Rather than being defensive and trying to prove to you how uncommon your experience is, I'd really like to address your concerns as best we can.


It does look like you've discovered a regression that occurred 1.20.1 that'd only affect cases where you use a root <svg> element as the "bounds". Sorry about that - it should be resolved in the next release which you can preview (uncompressed) at https://s3-us-west-2.amazonaws.com/s.cdpn.io/16327/Draggable-latest-beta.js


Here's a demo of it working (I manually typed out the code from your screen shot, but added some borders/colors to help visualize things better): 

See the Pen ?editors=1010 by GreenSock (@GreenSock) on CodePen



You could also just use an older version of Draggable to avoid that regression in the mean time. Again, please accept my apologies for that issue. 

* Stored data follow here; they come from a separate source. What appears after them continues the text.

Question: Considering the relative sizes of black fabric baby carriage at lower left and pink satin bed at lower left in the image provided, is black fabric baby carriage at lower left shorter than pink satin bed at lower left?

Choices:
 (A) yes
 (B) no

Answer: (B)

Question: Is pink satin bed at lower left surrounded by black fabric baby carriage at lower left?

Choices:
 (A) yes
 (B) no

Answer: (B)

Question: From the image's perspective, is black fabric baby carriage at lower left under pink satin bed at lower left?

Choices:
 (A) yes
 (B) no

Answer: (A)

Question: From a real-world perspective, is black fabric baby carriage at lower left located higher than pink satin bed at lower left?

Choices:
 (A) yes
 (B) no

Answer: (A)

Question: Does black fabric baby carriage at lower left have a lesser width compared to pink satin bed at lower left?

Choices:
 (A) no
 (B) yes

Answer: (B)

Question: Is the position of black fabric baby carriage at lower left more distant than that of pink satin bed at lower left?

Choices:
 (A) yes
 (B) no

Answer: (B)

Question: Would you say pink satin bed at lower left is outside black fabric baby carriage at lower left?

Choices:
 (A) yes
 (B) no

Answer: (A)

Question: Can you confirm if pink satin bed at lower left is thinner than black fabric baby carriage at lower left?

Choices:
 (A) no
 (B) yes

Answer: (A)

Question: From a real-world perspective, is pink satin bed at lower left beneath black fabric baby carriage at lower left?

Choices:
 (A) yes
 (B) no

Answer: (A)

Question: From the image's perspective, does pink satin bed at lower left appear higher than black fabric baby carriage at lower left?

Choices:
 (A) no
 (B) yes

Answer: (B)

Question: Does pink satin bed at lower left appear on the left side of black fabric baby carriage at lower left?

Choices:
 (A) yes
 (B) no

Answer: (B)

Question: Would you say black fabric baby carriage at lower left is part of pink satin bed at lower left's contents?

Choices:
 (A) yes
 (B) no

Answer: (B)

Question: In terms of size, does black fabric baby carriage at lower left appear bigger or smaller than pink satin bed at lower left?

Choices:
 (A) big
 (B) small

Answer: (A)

Also, I just wanted to point out that while it may seem trivial from the outside, there's a TON of complex work that Draggable must do under the hood to normalize behavior across browsers, particularly with SVG. See if you can find any other library that'll allow you to apply transforms to a container element and drag a child element properly. It's gotta calculate matrices and factor in a bunch of differences in the ways various browsers handle borders, offsets, margins, blah, blah. In fact, Draggable is probably the single most complex tool we've built (well, perhaps rivaled by MorphSVGPlugin). So as frustrating as it may be to bump into some rough edges in what may appear to be "the basics", I assure you that we've spent a ton of time trying to solve problems for users. And when a bug is discovered, we really work to be fast to resolve it. 


Good luck with the rest of your GSAP/Draggable adventures, and please let us know what else we can do to make it more enjoyable for you.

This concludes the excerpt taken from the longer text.